На самом деле, эти симптомы могут быть менее очевидны для человека, чем те, которые возникают при остром риносинусите. Однако они могут существенно повлиять на качество нашей жизни. Мы можем быть не в состоянии дышать хорошо через нос, который часто бывает более заблокирован по ночам. Это приводит к постоянному дыханию ртом, что может быть связано с плохим сном, летаргией, недомоганием и раздражительностью. Могут быть непрерывные выделения из носа, густые и обесцвеченные, часто стекающие по задней части носа к горлу, «после капель из носа».«Может быть отек вокруг глаз. Потеря обоняния может произойти и может быть постоянной. Прочищение горла, кашель и заложенность ушей часто присутствуют постоянно или периодически. Хронический риносинусит ставится на основании сочетания анамнеза и симптомов: эндоскопическое исследование полости носа и компьютерная томография.
ПРИЧИНЫ РИНОСИНУЗИТА
Риносинусит может возникать из-за структурных проблем и узких проходов, которые возникают в результате переменного развития нашего носа и носовых пазух.Искривленная носовая перегородка, изображенная ниже стрелкой и телескопическим изображением, является одной из таких проблем. Кроме того, существуют структурные проблемы, которые могут возникать из-за различного размера и формы каналов или остеомеатальных путей пазух. Эта блокировка может привести к плохой работе. Аллергии, такие как пыль, пыльца, а также раздражители окружающей среды, такие как дым и химические вещества, могут привести к постоянному отеку тканей и вызвать закупорку и риносинусит.

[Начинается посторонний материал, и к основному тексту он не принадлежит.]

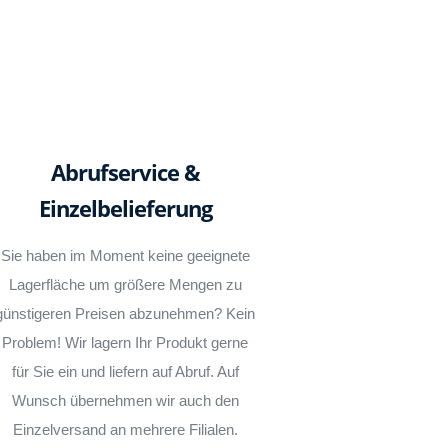
Abrufservice &
Einzelbelieferung
Sie haben im Moment keine geeignete
Lagerfläche um größere Mengen zu
günstigeren Preisen abzunehmen? Kein
Problem! Wir lagern Ihr Produkt gerne
für Sie ein und liefern auf Abruf. Auf
Wunsch übernehmen wir auch den
Einzelversand an mehrere Filialen.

Иногда рекомендуется пройти тестирование на аллергию, и, если это оправдано, могут быть назначены инъекции аллергии и / или лекарства от аллергии, такие как антигистаминные препараты и лечебные спреи для носа.Все такие продукты пытаются контролировать опухшие ткани и улучшать их функции.

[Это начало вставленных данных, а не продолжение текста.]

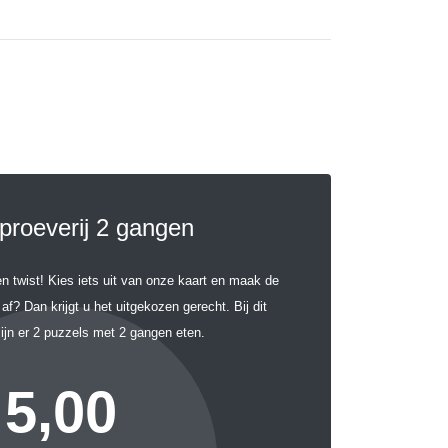
proeverij 2 gangen
n twist! Kies iets uit van onze kaart en maak de
af? Dan krijgt u het uitgekozen gerecht. Bij dit
ijn er 2 puzzels met 2 gangen eten.
5,00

Искривление носовой перегородки, блокирование синусового прохода
Совсем недавно грибок был обнаружен в слизистых оболочках многих пациентов с хроническим риносинуситом и может быть фактором общего аллергического процесса. Грибы — это организмы, которым не нужен свет, поэтому они могут жить во влажных и темных местах. Поэтому нос и носовые пазухи — естественные места для обнаружения грибков. Грибы могут вызывать аллергическую реакцию из-за своего присутствия.Мы не считаем, что это настоящая инфекция, и поэтому лекарства от грибковых инфекций обычно не назначаются. Кроме того, такое лекарство может иметь серьезные побочные эффекты. В некоторых случаях мы назначаем противогрибковые или другие средства для промывания носа и носовых пазух. Для получения дополнительной информации посетите сайты www.mcspnc.com и www.neilmed.com. Часто эти продукты не эффективны до тех пор, пока полость носа и носовые пазухи не открыты хирургическим путем в случаях хронического риносинусита.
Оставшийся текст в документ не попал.